Armour Residential REIT, Inc. 8-K

Accession 0001428205-26-000012

$ARRCIK 0001428205operating

Filed

Jan 27, 7:00 PM ET

Accepted

Jan 28, 4:49 PM ET

Size

272.2 KB

Accession

0001428205-26-000012

Research Summary

AI-generated summary of this filing

Updated

ARMOUR Residential REIT Increases ATM Offering by 15M Shares

What Happened
On January 28, 2026, ARMOUR Residential REIT, Inc. filed an 8-K to announce Amendment No. 7 to its Equity Sales Agreement (the “Amended Sales Agreement”). The amendment increases the number of common shares available for sale in its at-the-market (ATM) program by 15,000,000 shares, removes Janney as a sales agent and adds Huntington Securities, Inc.
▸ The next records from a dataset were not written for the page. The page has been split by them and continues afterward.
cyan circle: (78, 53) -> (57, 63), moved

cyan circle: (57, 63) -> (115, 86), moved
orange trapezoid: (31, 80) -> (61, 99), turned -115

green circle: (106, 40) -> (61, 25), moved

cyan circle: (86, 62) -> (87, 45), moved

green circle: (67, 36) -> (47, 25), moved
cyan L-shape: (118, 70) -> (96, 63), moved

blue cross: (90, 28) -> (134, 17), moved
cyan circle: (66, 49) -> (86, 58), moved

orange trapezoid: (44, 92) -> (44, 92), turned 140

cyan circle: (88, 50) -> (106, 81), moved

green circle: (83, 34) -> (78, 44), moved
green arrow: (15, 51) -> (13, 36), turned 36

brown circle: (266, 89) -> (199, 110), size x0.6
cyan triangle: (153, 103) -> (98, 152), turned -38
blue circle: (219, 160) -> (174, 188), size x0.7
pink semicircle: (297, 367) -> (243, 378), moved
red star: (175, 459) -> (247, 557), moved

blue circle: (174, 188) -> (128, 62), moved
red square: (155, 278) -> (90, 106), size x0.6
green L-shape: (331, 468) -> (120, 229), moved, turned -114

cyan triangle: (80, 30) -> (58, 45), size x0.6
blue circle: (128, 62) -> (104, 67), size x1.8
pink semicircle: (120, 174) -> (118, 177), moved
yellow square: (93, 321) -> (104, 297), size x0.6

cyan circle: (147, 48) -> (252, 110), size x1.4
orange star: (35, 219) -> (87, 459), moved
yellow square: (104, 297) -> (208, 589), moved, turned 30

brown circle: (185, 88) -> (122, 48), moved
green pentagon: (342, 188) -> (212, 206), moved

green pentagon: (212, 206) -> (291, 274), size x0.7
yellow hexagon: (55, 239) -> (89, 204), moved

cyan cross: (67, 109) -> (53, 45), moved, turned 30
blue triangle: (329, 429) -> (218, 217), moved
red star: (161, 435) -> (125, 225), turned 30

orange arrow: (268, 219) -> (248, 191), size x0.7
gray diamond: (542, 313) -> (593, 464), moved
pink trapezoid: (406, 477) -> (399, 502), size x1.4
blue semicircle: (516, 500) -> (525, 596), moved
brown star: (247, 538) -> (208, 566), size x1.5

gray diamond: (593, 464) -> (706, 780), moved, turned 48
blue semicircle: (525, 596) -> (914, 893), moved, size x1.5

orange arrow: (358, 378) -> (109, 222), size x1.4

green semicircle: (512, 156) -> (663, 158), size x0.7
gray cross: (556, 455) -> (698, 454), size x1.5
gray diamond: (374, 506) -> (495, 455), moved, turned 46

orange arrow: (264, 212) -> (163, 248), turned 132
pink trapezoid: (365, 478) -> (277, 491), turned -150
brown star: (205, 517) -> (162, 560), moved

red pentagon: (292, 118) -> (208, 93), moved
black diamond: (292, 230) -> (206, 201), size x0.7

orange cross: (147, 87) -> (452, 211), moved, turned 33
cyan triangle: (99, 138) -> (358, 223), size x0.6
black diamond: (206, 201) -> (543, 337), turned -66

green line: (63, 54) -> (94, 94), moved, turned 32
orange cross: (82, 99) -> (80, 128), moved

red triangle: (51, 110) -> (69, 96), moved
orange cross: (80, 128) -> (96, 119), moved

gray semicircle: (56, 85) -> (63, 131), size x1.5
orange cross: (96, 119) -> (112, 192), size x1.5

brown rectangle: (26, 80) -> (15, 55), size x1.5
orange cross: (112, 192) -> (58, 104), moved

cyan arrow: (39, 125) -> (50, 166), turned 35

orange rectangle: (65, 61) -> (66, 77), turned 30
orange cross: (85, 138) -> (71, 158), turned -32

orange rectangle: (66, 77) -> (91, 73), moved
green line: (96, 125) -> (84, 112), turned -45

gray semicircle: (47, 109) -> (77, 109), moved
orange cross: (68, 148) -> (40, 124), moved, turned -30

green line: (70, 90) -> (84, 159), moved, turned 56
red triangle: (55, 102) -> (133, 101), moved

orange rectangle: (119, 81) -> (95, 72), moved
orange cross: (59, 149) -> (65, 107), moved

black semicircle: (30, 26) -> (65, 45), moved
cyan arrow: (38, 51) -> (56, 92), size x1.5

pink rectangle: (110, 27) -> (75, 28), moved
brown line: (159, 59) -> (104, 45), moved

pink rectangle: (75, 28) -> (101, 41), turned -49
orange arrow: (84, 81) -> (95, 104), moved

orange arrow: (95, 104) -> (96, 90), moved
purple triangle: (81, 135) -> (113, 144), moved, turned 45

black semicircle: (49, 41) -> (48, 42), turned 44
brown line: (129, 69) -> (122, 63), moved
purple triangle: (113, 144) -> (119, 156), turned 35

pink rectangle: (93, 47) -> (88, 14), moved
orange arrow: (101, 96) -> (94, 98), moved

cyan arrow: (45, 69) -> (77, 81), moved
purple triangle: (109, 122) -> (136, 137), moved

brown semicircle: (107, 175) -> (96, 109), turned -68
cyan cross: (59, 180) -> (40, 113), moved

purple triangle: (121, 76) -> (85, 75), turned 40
The company filed a related ATM prospectus supplement with the SEC the same day.

Key Details

  • Amendment No. 7 effective January 28, 2026; prospectus supplement filed Jan. 28, 2026.
  • ATM increase: 15,000,000 new shares added.
  • Total shares available under the Amended Sales Agreement: up to 23,244,198 shares (this includes 8,244,198 shares that remained unsold under prior amendments plus the new 15,000,000).
  • Sales agents now include BUCKLER (an affiliate), B. Riley Securities, BTIG, Citizens JMP, JonesTrading, Ladenburg Thalmann, StockBlock and Huntington.
  • Legal opinion on the validity of the shares (Holland & Knight LLP) was filed as Exhibit 5.1.

Why It Matters
This amendment gives ARMOUR a larger capacity to raise capital quickly by selling shares into the open market at prevailing prices. If the company issues shares under the ATM, existing shareholders could experience dilution. The filing does not specify planned use of proceeds; sales will occur only if and when ARMOUR chooses to sell shares under the Amended Sales Agreement.